Messbare Ergebnisse nach Systemübernahme: Nach Übernahme der Abtausteuerung im August 2025 zeigten sich sofortige Verbesserungen in der Temperaturstabilität und der Effizienz der Kälteanlage. Während zuvor unregelmäßige, andauernde Temperaturabweichungen auftraten, sinken die Temperaturen nach Systemübernahme sofort deutlich ab. Die Durchschnittstemperatur im hinteren Lagerbereich pendelt sich konstant unter -22 °C ein. An Wochenenden ohne Logistikbetrieb liegt auch die Türbereichstemperatur konstant bei -22 °C. Schwankungen, dargestellt als Schattierung um den mittleren Kurvenverlauf, sind an Werktagen nun klar den Türbewegungen zuzuordnen, nicht mehr unkontrollierten Vereisungen. Besonders beeindruckend: Im September waren die Türen 31 Stunden länger geöffnet als im August. Trotz dieser höheren Belastung sank die Durchschnittstemperatur um 1 °C, und die Höchsttemperatur war um 24,3 % niedriger. Dies ist möglich, weil jeder Verdampfer genau dann vollständig enteist wird, wenn es nötig ist, ohne unnötige Wärmeeinbringung.
Fazit
Das Praxisbeispiel zeigt: Eisbildung ist zu komplex und dynamisch für starre Zeitpläne. Selbst bei Schichtbetrieb und erwartbaren Nutzungszeiten können zeitgesteuerte Systeme den tatsächlichen Bedingungen nicht gerecht werden.
Die Kombination aus direkter Eisdetektion, Umgebungssensoren und KI-basierter Steuerung ermöglicht hingegen eine intelligente Abtauung. Das System berücksichtigt in Echtzeit Nutzerverhalten, Türöffnungen, Luftfeuchtigkeit und die tatsächliche Eisbildung an jedem Verdampfer. Es taut nur ab, wenn nötig, und passt die Abtauzeit dynamisch an die Eisschichtdicke an.

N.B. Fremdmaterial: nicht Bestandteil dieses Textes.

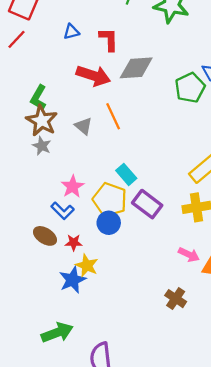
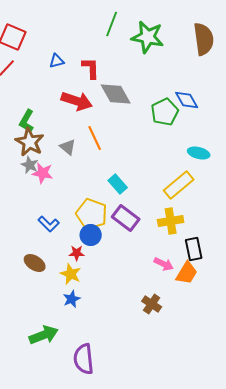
gray diamond: (136, 68) -> (116, 94), turned 64
cyan rectangle: (126, 174) -> (118, 184), moved
pink star: (72, 187) -> (43, 173), moved, turned -30
brown ellipse: (45, 236) -> (35, 263), moved
red star: (74, 243) -> (77, 253), moved
blue star: (72, 280) -> (72, 299), moved, size x0.7

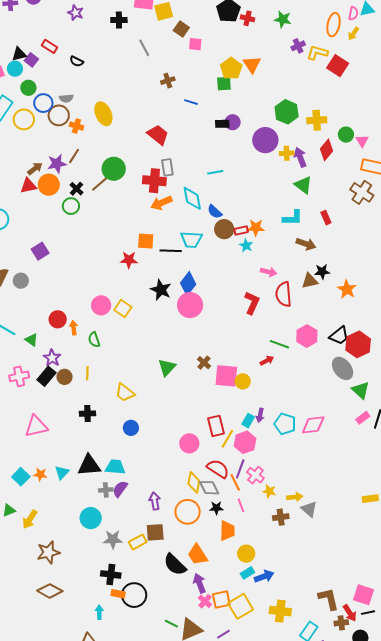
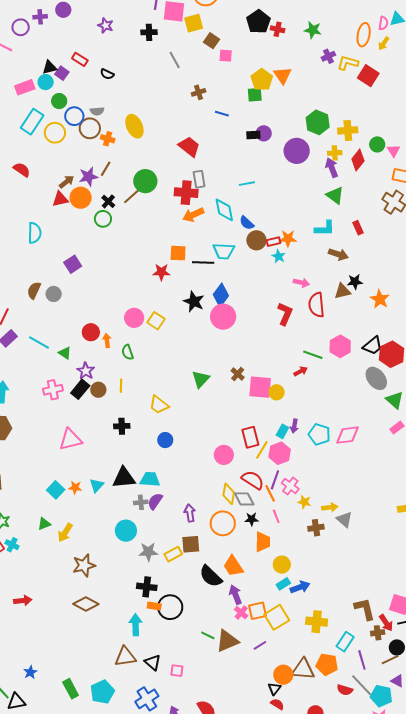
yellow cross: (287, 153) -> (335, 153), moved
cyan arrow: (99, 612) -> (136, 625), size x1.5

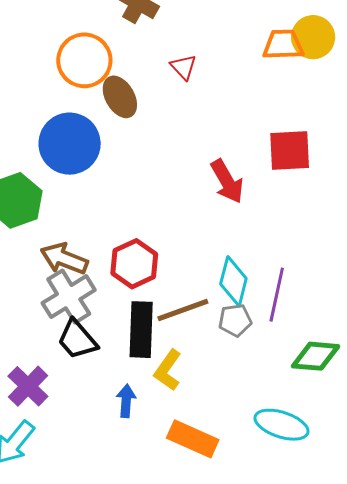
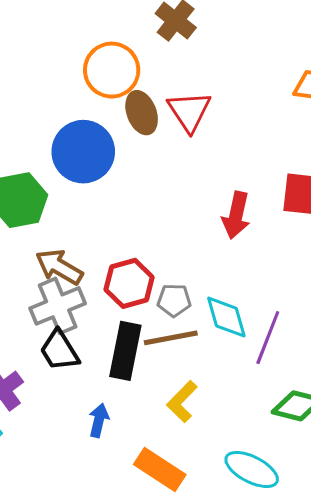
red triangle: (183, 67) -> (189, 111), moved, size x1.6
red arrow: (227, 181) -> (236, 215), turned 33
cyan diamond: (233, 281) -> (226, 317), turned -39
gray pentagon: (235, 320) -> (174, 300), moved
yellow L-shape: (168, 370) -> (182, 402), moved

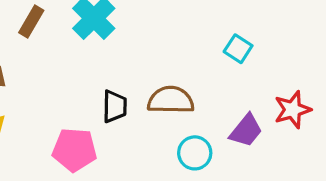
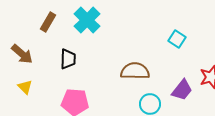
black trapezoid: (115, 106) -> (68, 59), moved

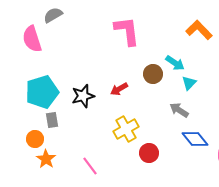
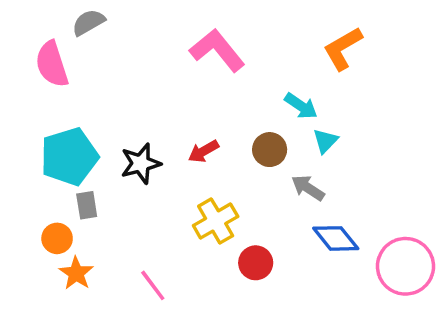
orange L-shape: (199, 30) -> (343, 49), turned -76
pink L-shape: (127, 31) -> (217, 50), turned -32
brown circle: (153, 74) -> (270, 150), moved

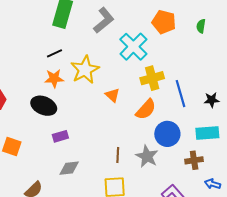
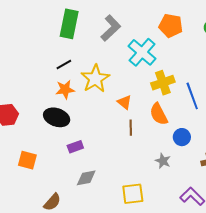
orange semicircle: (146, 109) -> (159, 114), turned 115
blue circle: (167, 134) -> (182, 137), size x0.7
brown line: (118, 155) -> (131, 128), moved
gray star: (147, 156) -> (163, 161), size x0.7

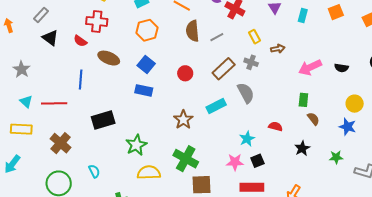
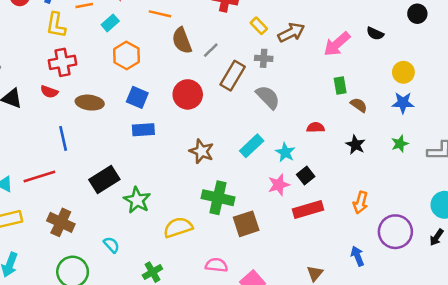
gray line: (217, 37) -> (211, 50), moved
brown arrow: (278, 49) -> (291, 32), size x1.5
black semicircle: (341, 68) -> (375, 34), turned 32
red circle: (185, 73) -> (188, 94), size x1.5
cyan rectangle: (216, 106) -> (252, 146), moved
green star: (136, 145) -> (137, 200), moved

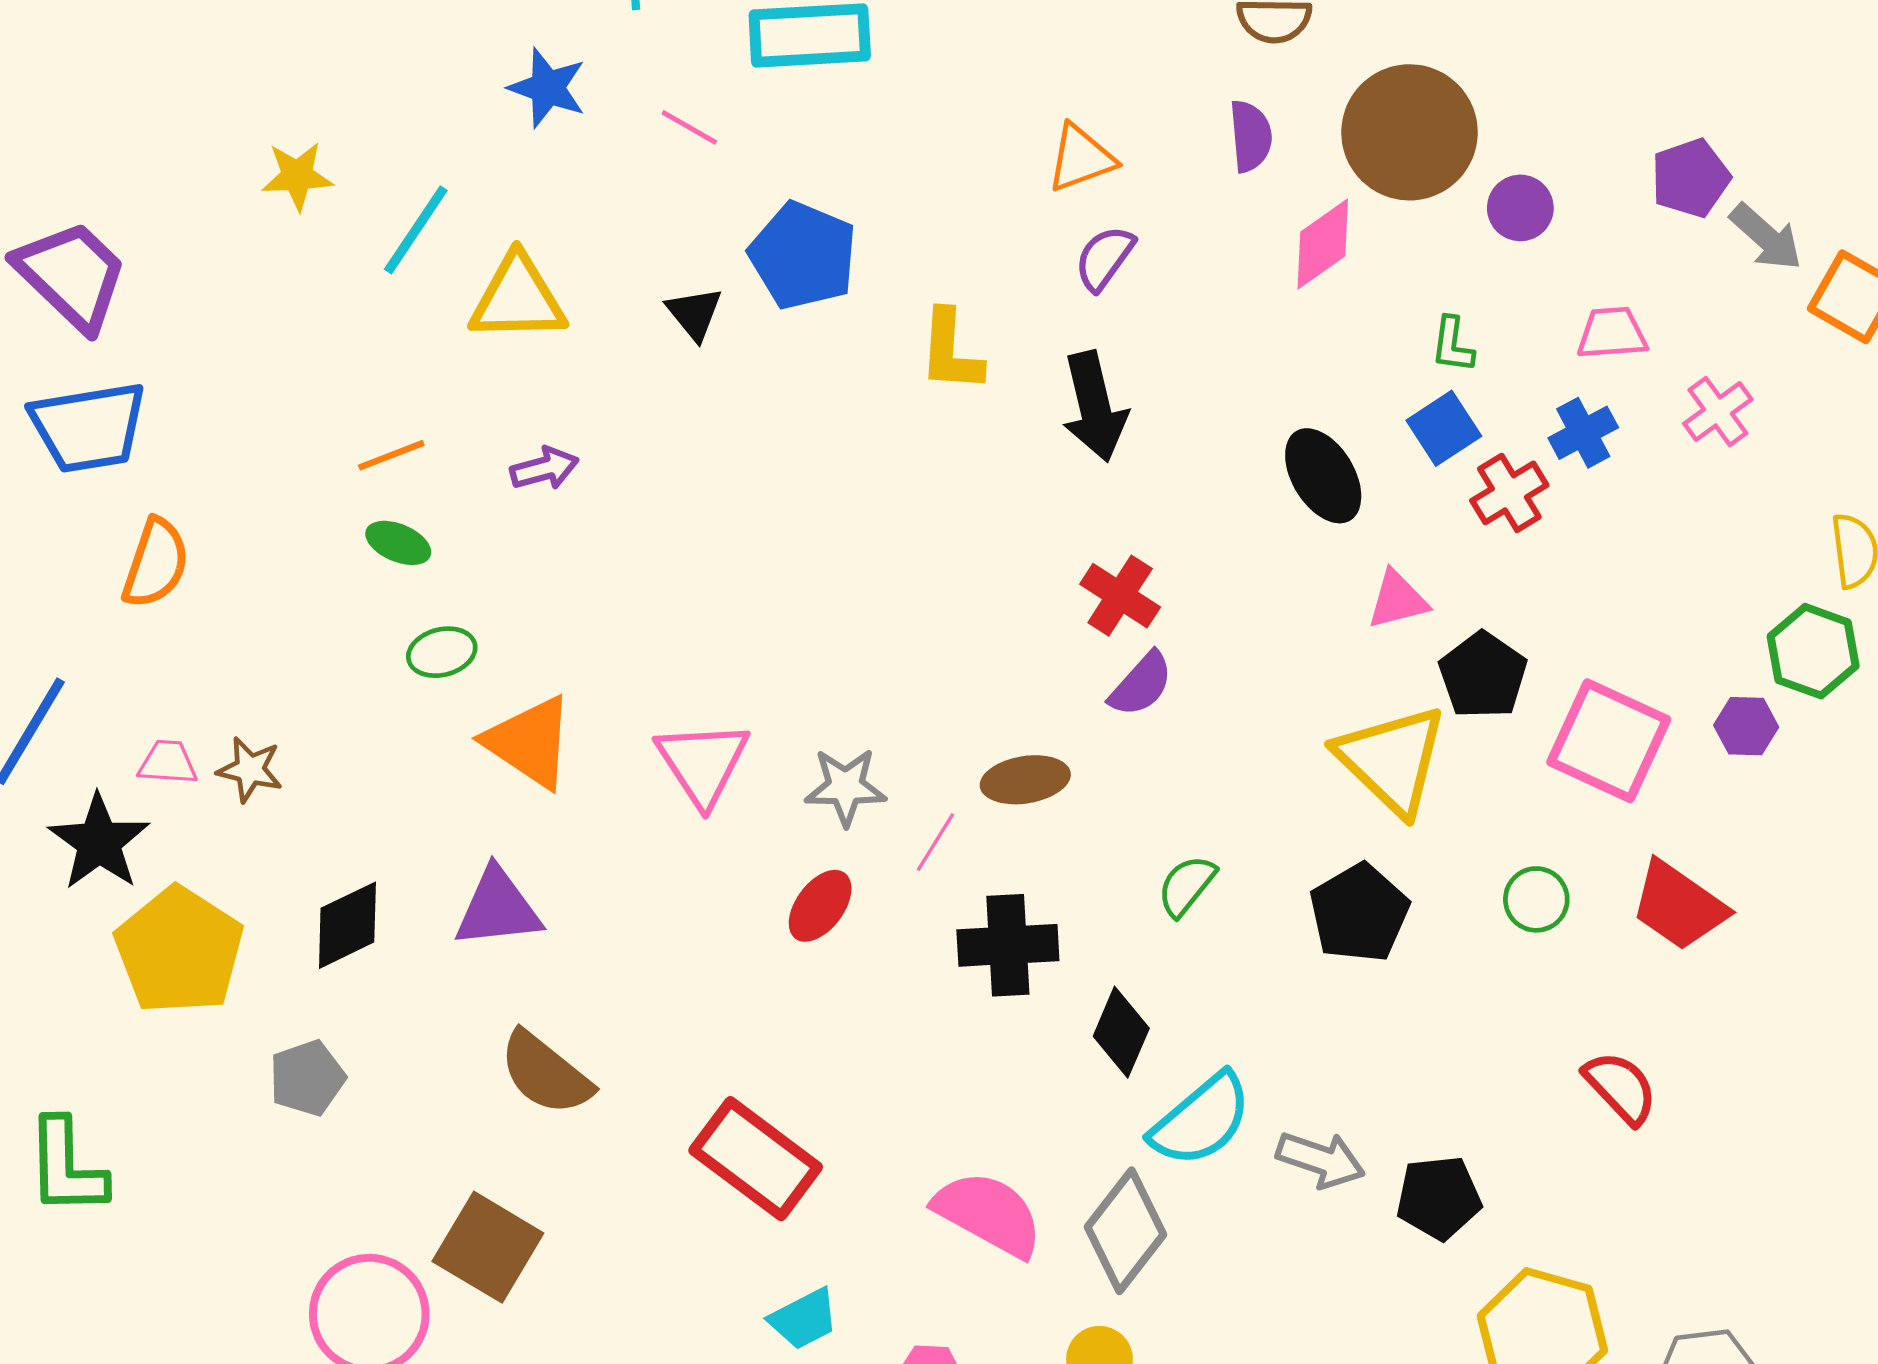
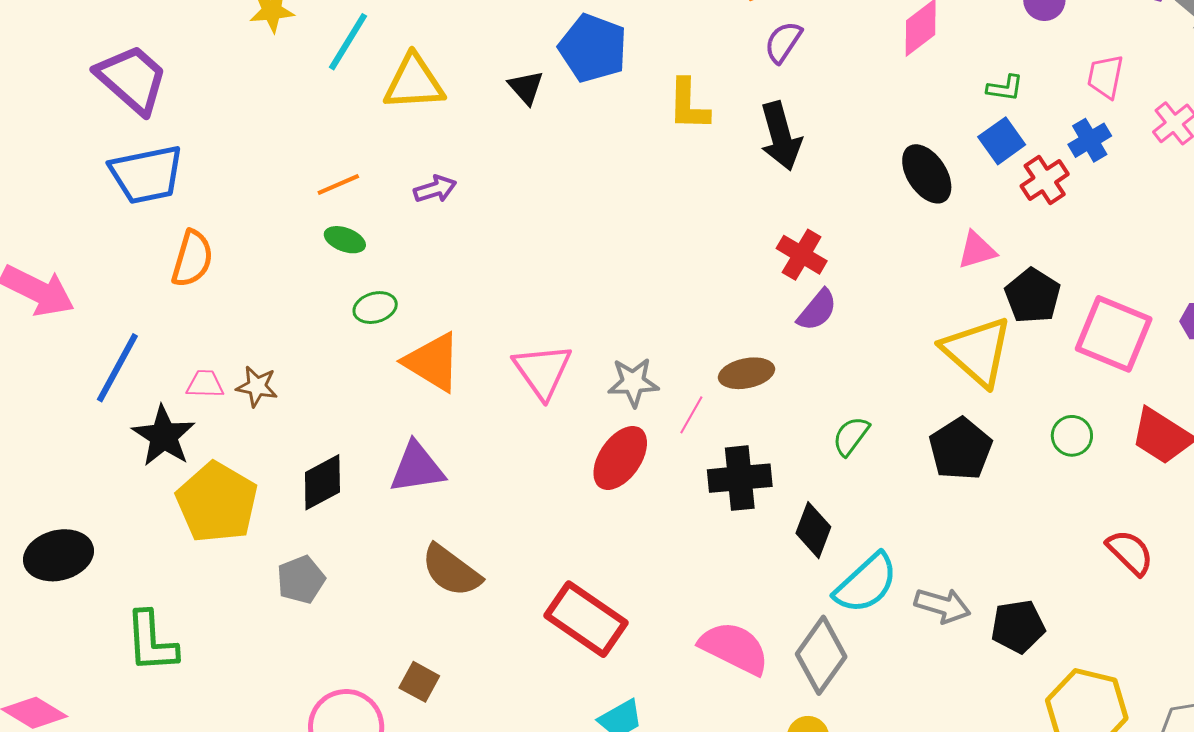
pink trapezoid: (1612, 333) -> (1105, 77), turned -72
green L-shape: (1453, 345) -> (1005, 88), turned -87
red ellipse: (820, 906) -> (620, 458), size x1.4
brown square: (488, 1247) -> (419, 682), size x0.6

Im Ergebnis ergibt sich ein deutlich reduzierter Energieverbrauch bei gleichzeitig stabileren Temperaturen und höherer Produktsicherheit. Für Betreiber bedeutet dies Kostenersparnis, weniger Störungen und mehr Planungssicherheit, ein echter Mehrwert, der die Amortisation moderner Sensorsysteme rechtfertigt.
Übrigens: Das vorgestellte System ist ebenfalls bei Ammoniak-Kälteanlagen mit Heißgasabtauung und bei modernen CO2-Kälteanlagen mit Warmsole-Abtauung im Einsatz, und spart dort bis zu 20 % Energie.
Von der Uni in die Welt
Coldsense wurde 2019 als Spin-off der TU Braunschweig auf dem Fundament langjähriger Vereisungsforschung gegründet. Mittlerweile ist die Systemlösung in der Lebensmittelbranche etabliert, und ist als intelligentes Energiemanagementsystem modular erweiterbar. Das System erfreut sich auch zunehmend internationaler Nachfrage, die von Italien bis nach Südost-Asien, Afrika und Südamerika reicht.